The Homeland Security Department has taken the first step in making awards for Cumulus, its centralized contract for acquiring commercial cloud computing services across the entire enterprise.

DHS originally set up the pact to have a blend of competitive and non-competitive awards that cover all aspects of commercial cloud. This includes everything from infrastructure-as-a-service, platform-as-a-service and software-as-a-service.

For block one of the awards announced Tuesday, DHS said it will enter into non-competitive contracts with the four major hyperscalers on a staggered basis through the end of the federal fiscal year on Sept. 30.

DHS estimates the award to Amazon Web Services will be finalized by the end of June, or the fiscal second quarter. The department is eyeing final awards to Oracle, Google Cloud and Microsoft by the end of the fiscal third quarter.

Each of those contracts will have a one-year base ordering period followed by up to four individual option years. Financial information on the awards was redacted from DHS’ justification-and-approval notice to announce them.

From there, DHS is creating a separate multiple-award competition to support the Cumulus effort and more details on that will apparently be forthcoming down the road.
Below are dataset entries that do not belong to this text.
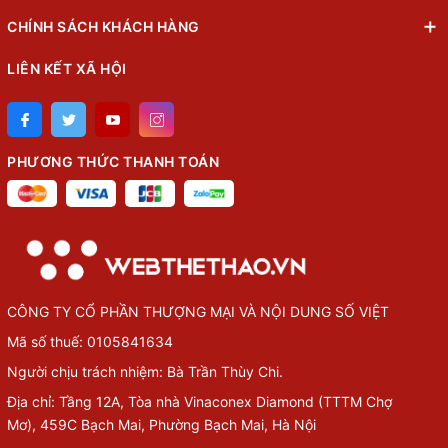
CHÍNH SÁCH KHÁCH HÀNG
LIÊN KẾT XÃ HỘI
PHƯƠNG THỨC THANH TOÁN
CÔNG TY CỔ PHẦN THƯỢNG MẠI VÀ NỘI DUNG SỐ VIỆT
Mã số thuế: 0105841634
Người chịu trách nhiệm: Bà Trần Thùy Chi.
Địa chỉ: Tầng 12A, Tòa nhà Vinaconex Diamond (TTTM Chợ
Mơ), 459C Bạch Mai, Phường Bạch Mai, Hà Nội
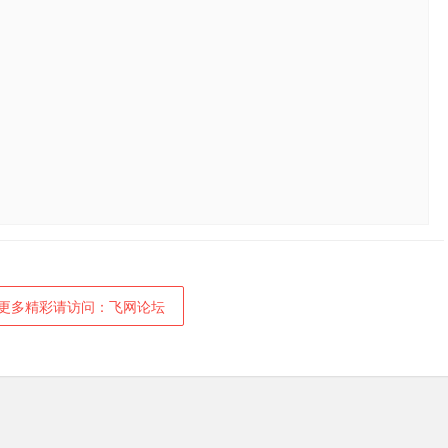
更多精彩请访问：飞网论坛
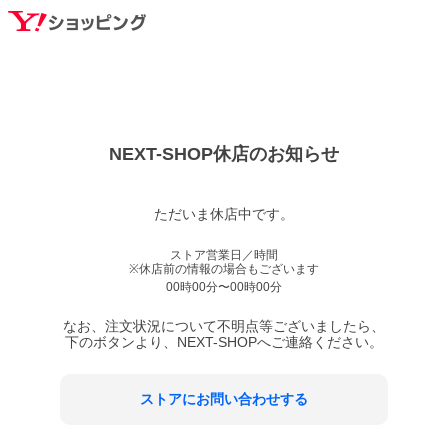
NEXT-SHOP
休店のお知らせ
ただいま休店中です。
ストア営業日／時間
※休店前の情報の場合もございます
00時00分〜00時00分
なお、注文状況について不明点等ございましたら、
下のボタンより、
NEXT-SHOP
へご連絡ください。
ストアにお問い合わせする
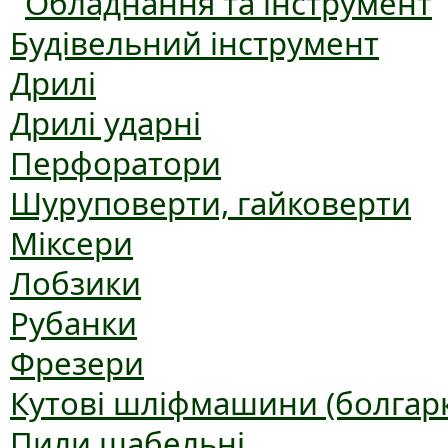
Обладнання та інструмент
Будівельний інструмент
Дрилі
Дрилі ударні
Перфоратори
Шуруповерти, гайковерти
Міксери
Лобзики
Рубанки
Фрезери
Кутові шліфмашини (болгар
Пили шабельні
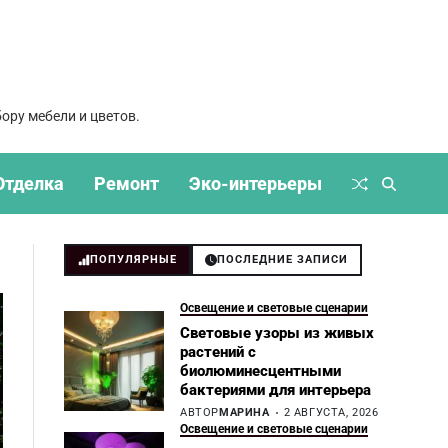
ору мебели и цветов.
Отделка
Ремонт
Эко-интерьеры
ПОПУЛЯРНЫЕ
ПОСЛЕДНИЕ ЗАПИСИ
Освещение и световые сценарии
Световые узоры из живых
растений с
биолюминесцентными
бактериями для интерьера
АВТОР
МАРИНА
2 АВГУСТА, 2026
Освещение и световые сценарии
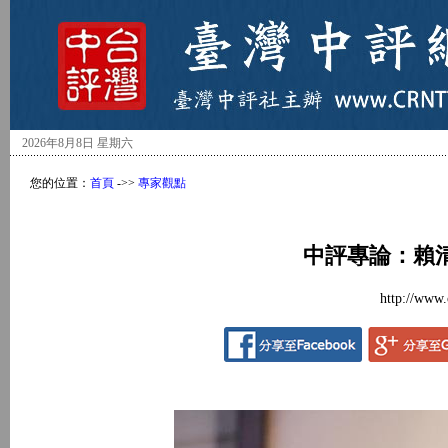
2026年8月8日 星期六
您的位置：
首頁
->>
專家觀點
中評專論：賴
http://www.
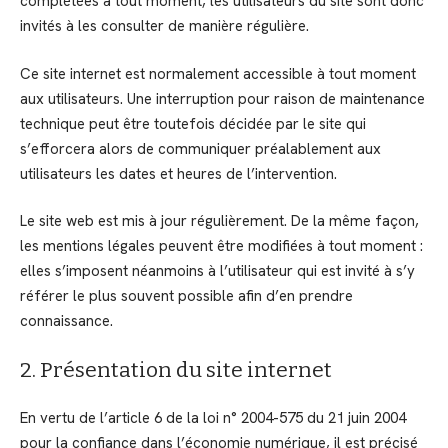
complétées à tout moment, les utilisateurs du site sont donc
invités à les consulter de manière régulière.
Ce site internet est normalement accessible à tout moment
aux utilisateurs. Une interruption pour raison de maintenance
technique peut être toutefois décidée par le site qui
s’efforcera alors de communiquer préalablement aux
utilisateurs les dates et heures de l’intervention.
Le site web est mis à jour régulièrement. De la même façon,
les mentions légales peuvent être modifiées à tout moment :
elles s’imposent néanmoins à l’utilisateur qui est invité à s’y
référer le plus souvent possible afin d’en prendre
connaissance.
2. Présentation du site internet
En vertu de l’article 6 de la loi n° 2004-575 du 21 juin 2004
pour la confiance dans l’économie numérique, il est précisé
Cumulus is part of DHS’ larger efforts to gain more visibility into cloud spending and usage across the entire department, plus achieve greater economies of scale and consistency in cloud acquisitions.

The department is also using Cumulus as a means to bring in compute, storage, database, network, artificial intelligence, cybersecurity, logging and monitoring functions that are inherent with commercial cloud environments.